Repeat each record below exactly, omitting whatever pictures appear in it.

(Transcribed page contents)
---

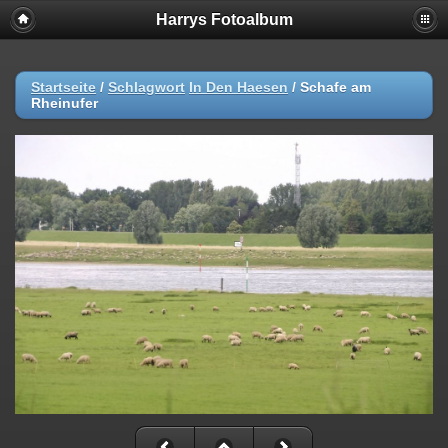
Harrys Fotoalbum
Startseite
/
Schlagwort
In Den Haesen
/
Schafe am
Rheinufer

---

▶ Finished exercise:
Harrys Fotoalbum
Startseite
/
Schlagwort
In Den Haesen
/
Schafe am
Rheinufer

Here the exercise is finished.